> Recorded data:
━━━━━━━━━━━━━━━━━━━━
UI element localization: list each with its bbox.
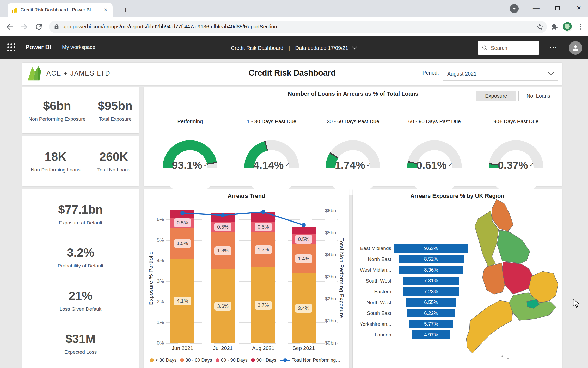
gauges-toggle-group: Exposure No. Loans [476,91,558,101]
reload-icon[interactable] [34,22,43,31]
bar-segment[interactable] [292,227,316,234]
bar-segment[interactable] [170,210,194,218]
search-box[interactable] [478,41,539,55]
bar-data-label: 3.6% [214,302,231,311]
y-axis-tick-right: $1bn [325,318,336,324]
checkmark-icon: ✓ [204,162,208,168]
y-axis-tick-right: $2bn [325,296,336,302]
map-region-east-midlands[interactable] [501,262,533,294]
bar-data-label: 0.5% [295,235,312,244]
new-tab-button[interactable]: + [120,4,131,16]
kpi-label: Probability of Default [22,263,139,269]
bar-segment[interactable] [251,212,275,222]
browser-tab-strip: Credit Risk Dashboard - Power BI ✕ + — ✕ [0,0,588,17]
kpi-value: 18K [31,150,80,164]
kpi-expected-loss: $31M Expected Loss [22,332,139,355]
region-bar[interactable]: 5.77% [409,320,453,328]
kpi-non-performing-loans: 18K Non Performing Loans [31,150,80,173]
trend-legend: < 30 Days30 - 60 Days60 - 90 Days90+ Day… [150,358,340,363]
legend-dot-icon [251,358,255,362]
map-region-yorkshire[interactable] [497,230,530,263]
map-region-south-west[interactable] [466,300,513,353]
region-label: North East [353,256,391,262]
region-bar[interactable]: 4.97% [412,330,450,339]
bar-data-label: 4.1% [174,297,191,305]
extensions-puzzle-icon[interactable] [551,23,558,30]
gauge-value: 1.74%✓ [315,160,391,171]
kpi-card-risk-metrics: $77.1bn Exposure at Default 3.2% Probabi… [22,189,139,368]
gauge-value: 0.37%✓ [478,160,554,171]
region-label: Yorkshire an... [353,321,391,327]
gauge-arc: 93.1%✓ [163,140,217,168]
gauge-row: Performing93.1%✓Last Mth: 93.1%1 - 30 Da… [149,119,557,179]
region-bar[interactable]: 7.31% [403,277,459,285]
region-label: North West [353,300,391,305]
report-header-band: ACE + JAMES LTD Credit Risk Dashboard Pe… [22,63,562,85]
download-icon[interactable] [510,4,519,13]
browser-profile-avatar[interactable] [563,22,572,32]
data-updated-label[interactable]: Data updated 17/09/21 [295,45,348,51]
browser-menu-icon[interactable] [578,24,583,30]
region-bar[interactable]: 8.36% [399,266,463,274]
search-icon [482,45,488,51]
kpi-total-loans: 260K Total No Loans [97,150,130,173]
legend-item[interactable]: 30 - 60 Days [180,358,212,363]
checkmark-icon: ✓ [285,162,290,168]
region-bar[interactable]: 6.55% [406,298,456,307]
tab-close-icon[interactable]: ✕ [102,7,109,13]
bar-data-label: 1.7% [255,245,272,254]
toggle-exposure-button[interactable]: Exposure [476,91,516,101]
legend-item[interactable]: 90+ Days [251,358,277,363]
legend-label: Total Non Performing… [292,358,340,363]
bookmark-star-icon[interactable] [536,23,543,30]
workspace-label[interactable]: My workspace [62,44,95,50]
legend-label: < 30 Days [155,358,177,363]
kpi-total-exposure: $95bn Total Exposure [98,99,132,122]
chevron-down-icon[interactable] [352,46,357,50]
legend-dot-icon [180,358,184,362]
kpi-value: $6bn [29,99,86,113]
legend-item[interactable]: Total Non Performing… [280,358,340,363]
browser-window: Credit Risk Dashboard - Power BI ✕ + — ✕… [0,0,588,368]
kpi-card-exposure: $6bn Non Performing Exposure $95bn Total… [22,87,139,133]
more-options-icon[interactable]: ⋯ [549,43,558,52]
period-select[interactable]: August 2021 [443,67,558,81]
back-icon[interactable] [5,22,14,31]
region-label: South West [353,278,391,284]
arrears-trend-chart: 0%1%2%3%4%5%6%$0bn$1bn$2bn$3bn$4bn$5bn$6… [144,189,349,368]
region-bar[interactable]: 9.63% [394,244,468,253]
gauge-1[interactable]: 1 - 30 Days Past Due4.14%✓Last Mth: 4.15… [231,119,313,179]
kpi-label: Non Performing Exposure [29,116,86,122]
toggle-no-loans-button[interactable]: No. Loans [518,91,558,101]
region-bar[interactable]: 6.22% [407,309,455,317]
region-bar[interactable]: 7.23% [403,287,459,296]
window-close-button[interactable]: ✕ [570,0,588,16]
legend-item[interactable]: < 30 Days [150,358,177,363]
browser-tab[interactable]: Credit Risk Dashboard - Power BI ✕ [8,3,113,17]
waffle-menu-icon[interactable] [7,43,15,51]
powerbi-brand[interactable]: Power BI [26,44,51,51]
lock-icon [54,24,59,30]
region-label: East Midlands [353,246,391,251]
gauge-2[interactable]: 30 - 60 Days Past Due1.74%✓Last Mth: 1.7… [312,119,394,179]
gauge-4[interactable]: 90+ Days Past Due0.37%✓Last Mth: 0.37% [475,119,557,179]
x-axis-label: Sep 2021 [285,345,322,351]
search-input[interactable] [491,45,530,51]
chevron-down-icon [548,72,554,76]
gauge-3[interactable]: 60 - 90 Days Past Due0.61%✓Last Mth: 0.6… [394,119,475,179]
window-minimize-button[interactable]: — [527,0,545,16]
arrears-trend-card: Arrears Trend 0%1%2%3%4%5%6%$0bn$1bn$2bn… [144,189,349,368]
map-region-west-midlands[interactable] [482,263,505,294]
legend-item[interactable]: 60 - 90 Days [216,358,248,363]
forward-icon[interactable] [20,22,29,31]
bar-data-label: 1.4% [295,254,312,263]
region-bar[interactable]: 8.52% [399,255,463,263]
legend-dot-icon [216,358,219,362]
url-bar[interactable]: app.powerbi.com/groups/me/reports/bb92bb… [49,21,547,33]
bar-segment[interactable] [211,213,235,222]
window-maximize-button[interactable] [548,0,567,16]
x-axis-label: Aug 2021 [245,345,281,351]
account-avatar[interactable] [569,41,582,55]
line-data-point[interactable] [302,223,306,227]
gauge-0[interactable]: Performing93.1%✓Last Mth: 93.1% [149,119,231,179]
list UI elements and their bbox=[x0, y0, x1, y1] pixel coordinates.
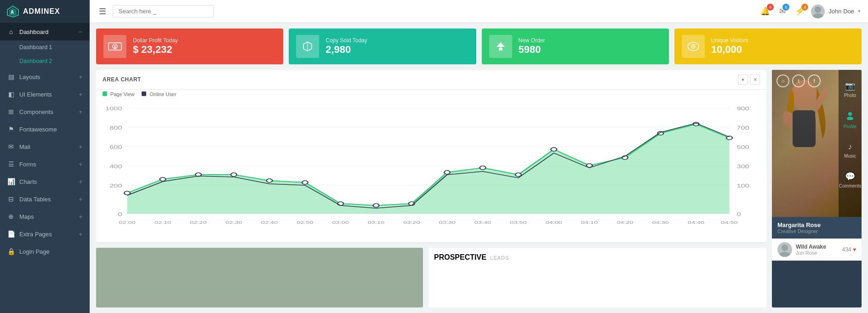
alerts-badge: 4 bbox=[801, 4, 808, 11]
profile-right-actions: 📷 Photo Profile bbox=[839, 70, 862, 217]
sidebar-item-charts[interactable]: 📊 Charts + bbox=[0, 173, 90, 190]
maps-icon: ⊕ bbox=[7, 213, 15, 220]
expand-icon: + bbox=[79, 178, 82, 185]
sidebar-item-components[interactable]: ⊞ Components + bbox=[0, 103, 90, 120]
stat-cards: $ Dollar Profit Today $ 23,232 Copy Sold… bbox=[90, 23, 868, 70]
forms-icon: ☰ bbox=[7, 160, 15, 168]
avatar bbox=[811, 5, 825, 18]
mail-icon: ✉ bbox=[7, 143, 15, 150]
sidebar-item-ui-elements[interactable]: ◧ UI Elements + bbox=[0, 85, 90, 103]
sidebar-item-extra-pages[interactable]: 📄 Extra Pages + bbox=[0, 225, 90, 243]
person-icon bbox=[845, 111, 855, 122]
svg-text:02:50: 02:50 bbox=[297, 220, 314, 225]
sidebar-item-login-page[interactable]: 🔒 Login Page bbox=[0, 243, 90, 260]
legend-dot-onlineuser bbox=[142, 91, 146, 96]
svg-text:04:30: 04:30 bbox=[652, 220, 669, 225]
expand-icon: + bbox=[79, 91, 82, 98]
prospective-title: PROSPECTIVE LEADS bbox=[434, 253, 761, 262]
camera-icon: 📷 bbox=[845, 81, 855, 91]
profile-social-icons: ○ t f bbox=[777, 74, 821, 87]
copy-label: Copy Sold Today bbox=[326, 37, 367, 44]
sidebar-item-label: Data Tables bbox=[19, 196, 51, 203]
svg-point-43 bbox=[444, 171, 450, 174]
profile-action-profile[interactable]: Profile bbox=[839, 104, 862, 136]
svg-text:04:00: 04:00 bbox=[546, 220, 563, 225]
copy-value: 2,980 bbox=[326, 44, 367, 56]
messages-button[interactable]: ✉ 5 bbox=[777, 5, 788, 18]
chevron-down-icon: ▾ bbox=[858, 8, 861, 14]
sidebar: A ADMINEX ⌂ Dashboard − Dashboard 1 Dash… bbox=[0, 0, 90, 313]
profile-info: Margarita Rose Creative Designer bbox=[772, 217, 862, 239]
svg-text:03:30: 03:30 bbox=[439, 220, 456, 225]
sidebar-item-dashboard[interactable]: ⌂ Dashboard − bbox=[0, 23, 90, 40]
profit-info: Dollar Profit Today $ 23,232 bbox=[133, 37, 178, 56]
expand-icon: + bbox=[79, 74, 82, 80]
fontawesome-icon: ⚑ bbox=[7, 125, 15, 133]
chart-legend: Page View Online User bbox=[96, 90, 766, 101]
svg-text:04:40: 04:40 bbox=[688, 220, 705, 225]
svg-text:300: 300 bbox=[737, 164, 749, 169]
heart-icon: ♥ bbox=[853, 246, 856, 253]
profile-name: Margarita Rose bbox=[777, 222, 856, 228]
sidebar-item-maps[interactable]: ⊕ Maps + bbox=[0, 208, 90, 225]
stat-card-profit: $ Dollar Profit Today $ 23,232 bbox=[96, 28, 283, 64]
messages-badge: 5 bbox=[782, 4, 789, 11]
profile-action-music[interactable]: ♪ Music bbox=[839, 136, 862, 165]
chart-collapse-button[interactable]: ▾ bbox=[738, 74, 748, 85]
facebook-icon-button[interactable]: f bbox=[808, 74, 821, 87]
sidebar-item-data-tables[interactable]: ⊟ Data Tables + bbox=[0, 190, 90, 208]
search-input[interactable] bbox=[113, 5, 214, 17]
profile-label: Profile bbox=[844, 124, 857, 129]
tables-icon: ⊟ bbox=[7, 195, 15, 203]
twitter-icon-button[interactable]: t bbox=[792, 74, 805, 87]
svg-text:700: 700 bbox=[737, 125, 749, 131]
sidebar-item-fontawesome[interactable]: ⚑ Fontawesome bbox=[0, 120, 90, 138]
chart-title: AREA CHART bbox=[103, 76, 738, 83]
svg-point-40 bbox=[337, 202, 343, 205]
svg-text:03:20: 03:20 bbox=[403, 220, 420, 225]
sidebar-item-forms[interactable]: ☰ Forms + bbox=[0, 155, 90, 173]
sidebar-item-label: Mail bbox=[19, 143, 30, 150]
svg-text:0: 0 bbox=[118, 212, 122, 217]
svg-text:500: 500 bbox=[737, 145, 749, 150]
svg-text:02:40: 02:40 bbox=[261, 220, 278, 225]
sidebar-item-label: Maps bbox=[19, 213, 34, 220]
svg-text:04:20: 04:20 bbox=[617, 220, 634, 225]
svg-marker-10 bbox=[497, 42, 505, 47]
svg-text:03:00: 03:00 bbox=[332, 220, 349, 225]
profile-action-photo[interactable]: 📷 Photo bbox=[839, 74, 862, 104]
sidebar-item-dashboard1[interactable]: Dashboard 1 bbox=[0, 40, 90, 54]
notifications-button[interactable]: 🔔 8 bbox=[758, 5, 773, 18]
svg-text:02:20: 02:20 bbox=[190, 220, 207, 225]
sidebar-item-dashboard2[interactable]: Dashboard 2 bbox=[0, 54, 90, 68]
person-stat: 434 ♥ bbox=[842, 246, 857, 253]
instagram-icon-button[interactable]: ○ bbox=[777, 74, 789, 87]
alerts-button[interactable]: ⚡ 4 bbox=[792, 5, 807, 18]
hamburger-button[interactable]: ☰ bbox=[97, 5, 108, 18]
logo-icon: A bbox=[6, 5, 19, 18]
svg-marker-33 bbox=[127, 124, 730, 214]
sidebar-item-mail[interactable]: ✉ Mail + bbox=[0, 138, 90, 155]
right-panel: ○ t f 📷 Photo bbox=[772, 70, 862, 307]
svg-text:800: 800 bbox=[110, 125, 122, 131]
sidebar-item-label: Extra Pages bbox=[19, 231, 52, 238]
chart-header: AREA CHART ▾ ✕ bbox=[96, 70, 766, 90]
comments-icon: 💬 bbox=[845, 171, 855, 182]
stat-card-order: New Order 5980 bbox=[482, 28, 669, 64]
order-label: New Order bbox=[519, 37, 545, 44]
sidebar-item-layouts[interactable]: ▤ Layouts + bbox=[0, 68, 90, 85]
chart-close-button[interactable]: ✕ bbox=[750, 74, 760, 85]
svg-point-73 bbox=[847, 117, 853, 120]
legend-page-view: Page View bbox=[103, 91, 134, 97]
svg-point-37 bbox=[231, 173, 237, 176]
person-sub: Jun Rose bbox=[796, 250, 826, 256]
sidebar-sub-label: Dashboard 2 bbox=[19, 58, 52, 64]
user-name: John Doe bbox=[828, 8, 854, 15]
sidebar-item-label: Fontawesome bbox=[19, 126, 57, 133]
profit-label: Dollar Profit Today bbox=[133, 37, 178, 44]
svg-text:02:00: 02:00 bbox=[119, 220, 136, 225]
area-chart-svg: 1000 800 600 400 200 0 900 700 500 300 1… bbox=[96, 103, 763, 232]
copy-info: Copy Sold Today 2,980 bbox=[326, 37, 367, 56]
topbar: ☰ 🔔 8 ✉ 5 ⚡ 4 John Doe ▾ bbox=[90, 0, 868, 23]
profile-action-comments[interactable]: 💬 Comments bbox=[839, 165, 862, 195]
━━━━━━━━━━━━━━━━━━━━
> TASK:
Lines that hold "header" are the ones to copy, so pick each out from the data.

> RESULT OF THIS EXERCISE:
report-header-band: ACE + JAMES LTD Credit Risk Dashboard Pe… [22,63,562,85]
chart-header: AREA CHART ▾ ✕ bbox=[96, 70, 766, 90]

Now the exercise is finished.